If you know anything of the history of the kidnapping of John Paul Getty III, you’ll know what’s coming this week; but nothing will prepare you for the intensity of this episode, which contrasts pastoral beauty with unbelievable brutality.
Negotiations between the Getty family and the Calabrian mafia have broken down, largely due to the intransigence of Getty Sr and the paralysis of his son Paul; John Paul III, the kidnapped teenager, will obviously become the sacrificial lamb caught in the middle.
Indeed, the slaughter of a lamb forms a heavily symbolic opener; the implication for JP3’s fate is obvious, though what we don’t know at the time is the significance of the role of young Francesco.

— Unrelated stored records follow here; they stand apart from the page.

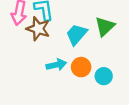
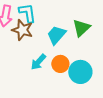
cyan arrow: (56, 65) -> (38, 62), turned 144
cyan circle: (104, 76) -> (80, 72), size x1.5

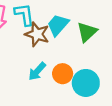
brown star: (22, 30) -> (37, 34), moved
cyan trapezoid: (56, 35) -> (58, 25), moved

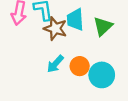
cyan trapezoid: (58, 25) -> (75, 20), turned -45

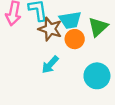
cyan trapezoid: (75, 20) -> (70, 20), turned -95
orange circle: (80, 66) -> (75, 39), moved

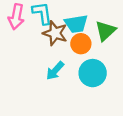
cyan circle: (97, 76) -> (93, 73), moved

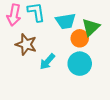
brown star: (55, 33) -> (26, 44), moved
orange circle: (81, 44) -> (80, 38), moved

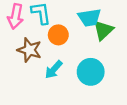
cyan trapezoid: (66, 21) -> (89, 18), moved
orange circle: (80, 38) -> (58, 35), moved

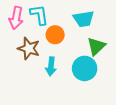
green triangle: (103, 30) -> (96, 46), moved
cyan arrow: (54, 70) -> (51, 66), turned -36

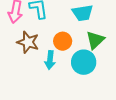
orange circle: (55, 35) -> (63, 41), moved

Stunningly evocative mountain and village scenes put us right in Godfather II territory; it’s the confirmation day of Leonardo’s son Francesco, and he’s determined that nothing should go wrong; but of course Primo returns with JP3 in the car boot, the ransom arrangements having failed.

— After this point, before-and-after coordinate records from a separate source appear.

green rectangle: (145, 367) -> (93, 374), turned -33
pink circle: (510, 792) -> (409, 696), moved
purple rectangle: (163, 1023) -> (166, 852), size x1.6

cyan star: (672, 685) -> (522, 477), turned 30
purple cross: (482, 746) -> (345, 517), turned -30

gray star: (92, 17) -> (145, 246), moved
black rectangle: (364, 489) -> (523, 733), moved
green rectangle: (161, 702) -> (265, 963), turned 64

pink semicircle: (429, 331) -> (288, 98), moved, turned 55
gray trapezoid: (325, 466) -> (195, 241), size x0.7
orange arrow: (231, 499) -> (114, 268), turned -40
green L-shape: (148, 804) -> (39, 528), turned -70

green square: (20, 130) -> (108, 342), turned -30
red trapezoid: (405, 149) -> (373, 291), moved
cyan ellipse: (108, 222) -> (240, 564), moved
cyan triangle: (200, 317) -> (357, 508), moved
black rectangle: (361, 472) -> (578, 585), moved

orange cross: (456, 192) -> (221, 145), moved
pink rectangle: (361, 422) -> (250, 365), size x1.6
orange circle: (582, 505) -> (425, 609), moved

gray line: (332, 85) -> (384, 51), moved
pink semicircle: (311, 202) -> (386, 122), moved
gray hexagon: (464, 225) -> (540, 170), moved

Primo and even Salvatore are inclined to cut their losses and kill the boy; but Leonardo argues that they have made such profound promises to the villagers, that they can’t afford to let go of the opportunity.
JP3 is slung into a damp cave, while Francesco goes through his confirmation beautifully staged scene redolent with spiritual, familial and social significance. Here is the heart of the hypocrisy of the Calabrians, their ability to pay lip-service to religion and family, while committing every sin going, and destroying the families of others. Mea maxima culpa, indeed.

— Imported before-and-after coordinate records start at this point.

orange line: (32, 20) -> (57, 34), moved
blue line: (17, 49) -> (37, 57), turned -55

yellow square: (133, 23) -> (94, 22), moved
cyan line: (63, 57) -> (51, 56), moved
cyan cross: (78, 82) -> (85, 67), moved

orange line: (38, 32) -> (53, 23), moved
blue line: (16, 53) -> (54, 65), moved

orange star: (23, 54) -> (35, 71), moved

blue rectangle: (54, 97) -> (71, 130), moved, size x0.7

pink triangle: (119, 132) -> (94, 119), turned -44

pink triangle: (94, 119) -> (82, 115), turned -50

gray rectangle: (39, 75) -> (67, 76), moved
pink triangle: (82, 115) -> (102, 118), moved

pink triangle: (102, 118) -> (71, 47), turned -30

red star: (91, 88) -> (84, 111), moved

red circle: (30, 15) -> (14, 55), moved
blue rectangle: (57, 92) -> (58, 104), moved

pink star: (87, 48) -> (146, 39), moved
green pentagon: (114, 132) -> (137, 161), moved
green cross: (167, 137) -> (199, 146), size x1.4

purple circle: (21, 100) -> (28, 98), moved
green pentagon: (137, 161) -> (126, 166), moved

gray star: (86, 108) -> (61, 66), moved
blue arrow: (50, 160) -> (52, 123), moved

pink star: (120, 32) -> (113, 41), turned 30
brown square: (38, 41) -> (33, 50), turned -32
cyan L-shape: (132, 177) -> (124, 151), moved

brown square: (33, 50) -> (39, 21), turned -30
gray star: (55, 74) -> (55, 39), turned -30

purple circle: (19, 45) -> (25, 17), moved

Someone, though, has to break the bad news to Salvatore; no-one wants to do it, on the principle that he might shoot the messenger. Leonardo (a beautifully observed study in desperation by Francesco Colella) goes pale when Salvatore presents Francesco with a dagger; to him, it’s a symbol that there’s no escape from the family business of blood and revenge. He wants better for Francesco.
Leonardo’s wife is confronted by the mother of Angelo, who of course was killed for helping John Paul to escape; will the same fate befall Francesco? The villagers’ dance becomes a dance of death, Primo, Leonardo and ‘Fifty’ all trying to avoid the inevitable confrontation with Salvatore.
When the truth comes out, he does indeed go ballistic and threaten to kill the lot of them, arming himself with a Walther P38, which presumably he took off a dead German in the war.
Roberto, meanwhile, has wandered into the hills, found John Paul conveniently unguarded, and bonded with him; and is tempted to help him escape? John Paul, fearful that this might get Francisco killed, comes up with the idea of him cutting Paul’s ear off to send to the Getty family, keeping hopes of a ransom agreement alive.
It’s a tough watch, this scene, and not at all softened to spare the sensibilities of the audience. Once the deed is done, everyone’s fate is sealed; Francesco’s, as much as anyone’s. Now blood is on his hands too, and the family tradition will go on.
Another terrific episode, none the worse for turning focus from the Getty family to the Calabrians; if we know the motivations of one, we must also understand the other. Blood calls for blood, and now, with the ransom deal back on the agenda, both families may be able to get what they want.